Je ne sais pas du tout. Maintenant que j’ai arrêté mon cursus scolaire et que j’ai plus de temps, mon objectif est de me consacrer au domaine professionnel, au WorldTour et les courses un peu en dessous. Mais pourquoi pas retenter sur un Championnat du Monde vu qu’il y a des coureurs qui sont Espoirs 3 et qui y vont toujours ? C’est quand même une course que je respecte, surtout du fait de courir avec le maillot de l’équipe de France. Mais je pourrais peut-être essayer aussi de viser une sélection chez les pros ? Ce sera plus compliqué mais je peux peut-être l’envisager. Il faut se mettre des ambitions assez hautes pour pouvoir aller chercher des résultats. Je ne me mets pas de limite, mais chaque chose en son temps. Je pense que j’ai bien progressé cette année, à mon rythme, sur pas mal de points et j’en suis vraiment content.

Tu fais partie des coureurs qui sont connus depuis les rangs Cadets. Si on t’avait dit à l’époque que tu en serais là fin 2023, que te serais-tu dit ?
Pour moi, c’est encore mieux qu’imaginé. Pouvoir être dans une équipe comme ça en étant français, maintenant avec le nouveau sponsor Decathlon, c’est une chose incroyable. Je n’aurais pas pu l’imaginer à ce stade. J’ai toujours eu un petit rêve dans ma tête qui me disait qu’un jour, il fallait que je sois pro en vélo. J’ai réussi à le réaliser. J’ai d’autres rêves mais il faut s’entraîner dur. Je suis assez chanceux de pouvoir faire du vélo chez les pros, mais ça passe aussi par du travail. Quand on commence jeune le vélo, qu’on gagne beaucoup de courses et qu’on ne gagne plus en arrivant chez les pros, c’est sûr que c’est très difficile. Mon entourage me fait progresser là-dessus. Il faut se dire chaque chose en son temps. Chacun progresse à sa vitesse.

Tu arrives à le relativiser ?
Il faut toujours croire en ses rêves et ça ne se fait pas non plus en un claquement de doigts. Ça passe par du travail, mais c’est surtout lié au mental. Quand j’étais jeune, j’ai gagné beaucoup de courses, peut-être en facilité car j’étais plus développé que d’autres du même âge. Je le pense souvent.
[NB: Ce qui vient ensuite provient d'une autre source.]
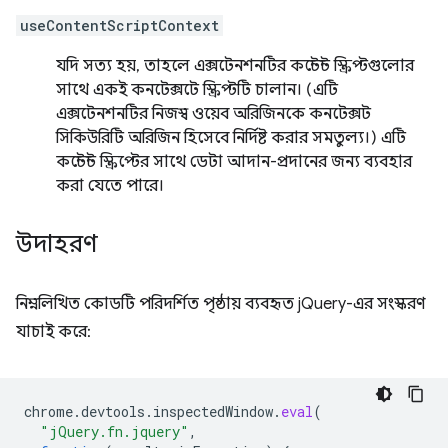
useContentScriptContext
যদি সত্য হয়, তাহলে এক্সটেনশনটির কন্টেন্ট স্ক্রিপ্টগুলোর
সাথে একই কনটেক্সটে স্ক্রিপ্টটি চালান। (এটি
এক্সটেনশনটির নিজস্ব ওয়েব অরিজিনকে কনটেক্সট
সিকিউরিটি অরিজিন হিসেবে নির্দিষ্ট করার সমতুল্য।) এটি
কন্টেন্ট স্ক্রিপ্টের সাথে ডেটা আদান-প্রদানের জন্য ব্যবহার
করা যেতে পারে।
উদাহরণ
নিম্নলিখিত কোডটি পরিদর্শিত পৃষ্ঠায় ব্যবহৃত jQuery-এর সংস্করণ
যাচাই করে:
chrome
.
devtools
.
inspectedWindow
.
eval
(
"jQuery.fn.jquery"
,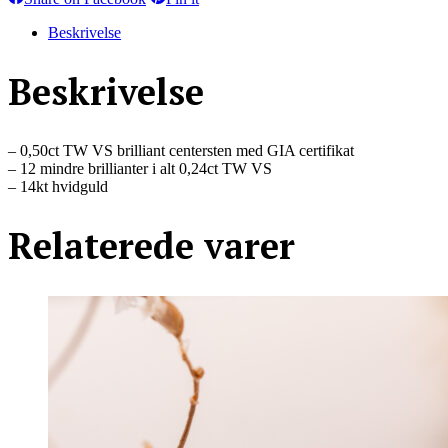
on
on
Facebook
Pinterest
Beskrivelse
Beskrivelse
– 0,50ct TW VS brilliant centersten med GIA certifikat
– 12 mindre brillianter i alt 0,24ct TW VS
– 14kt hvidguld
Relaterede varer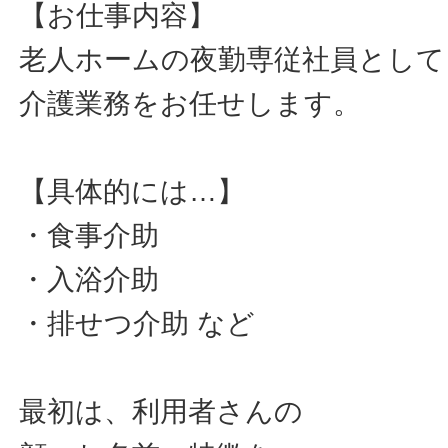
【お仕事内容】
老人ホームの夜勤専従社員として
介護業務をお任せします。
【具体的には…】
・食事介助
・入浴介助
・排せつ介助 など
最初は、利用者さんの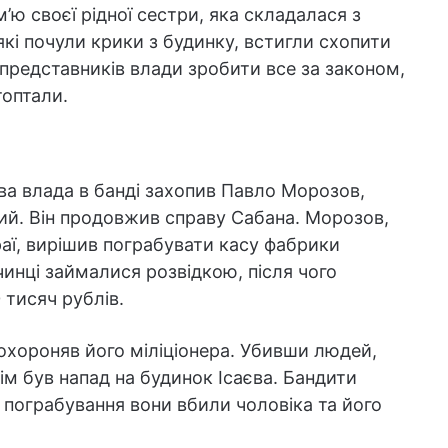
’ю своєї рідної сестри, яка складалася з
 які почули крики з будинку, встигли схопити
представників влади зробити все за законом,
оптали.
ова влада в банді захопив Павло Морозов,
й. Він продовжив справу Сабана. Морозов,
аї, вирішив пограбувати касу фабрики
чинці займалися розвідкою, після чого
 тисяч рублів.
 охороняв його міліціонера. Убивши людей,
ім був напад на будинок Ісаєва. Бандити
с пограбування вони вбили чоловіка та його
Cet écart commence à se resserrer en Juniors puis en Espoirs… Et là, on voit vraiment ceux qui arrivent à faire la différence avec le mental, ceux qui sont toujours là… Il y a l’école, les copains qui partent faire la fête… Il y a tout un ensemble qui fait que le vélo est très difficile autour de 18 ans. Il ne faut rien lâcher et toujours continuer à être un travailleur, croire en ses rêves et se dire que ça peut arriver. Pour ma part, ça m’est arrivé donc ça peut arriver à une autre personne. J’encourage tous les jeunes qui ont été comme moi à persévérer et un jour, vous aurez l’opportunité.